I stood up. I took the ring box out of my jacket. I put it on her pillow.

I did all of this for you, Amelia. And now I have to do one more thing.

Twenty-six

Los Angeles

September 2000

Gunnar was in. Of course. It was his crazy idea to begin with.

Julian and Ramona were out. No surprise there, either.

“I told you before, it’s suicide,” Julian said. “You know it is.”

“It’s foolproof,” Gunnar said. “We hit, we run. We have our tracks covered. Four million dollars.”

“You don’t think they’re gonna know in two seconds who took the money? You might as well draw a big fucking neon arrow from that boat to this house.”

“No,” Gunnar said. “You don’t get it. I told you, I’ve got another contact on the boat.”
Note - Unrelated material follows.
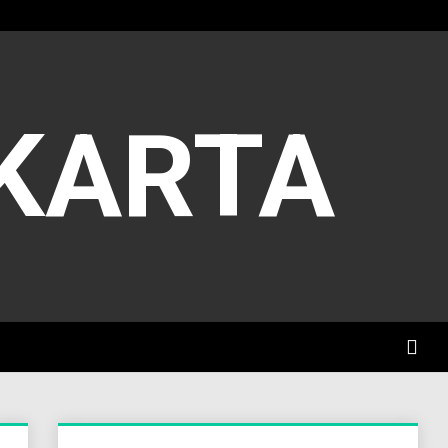
AKARTA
“Who’s this contact you keep talking about? Give me a name.”

“You don’t know him. His name won’t mean anything to you.”

“How did you meet him?”

“I was doing a tattoo on this one guy who knew this other guy who was gonna be going on this big boat, he said. Being a bodyguard. So I followed up on it. You know, the same thing that you do all the time.”

“You’re insane,” Julian said. “You’ve totally lost your mind.”

“You just don’t want to face the fact that I was the one who set this up. For once, it’s me who puts together the perfect score, and you can’t take it.”

Lucy watched them going back and forth. She was as silent as I was. Eventually, she went upstairs and didn’t come back down until the evening. By then, it had come down to one simple declaration. Anybody else in the house was welcome to join us, but if we had to, Gunnar and I would do it alone. I knew it was a bluff and Julian and Ramona probably knew it, too. But in the end… they were in.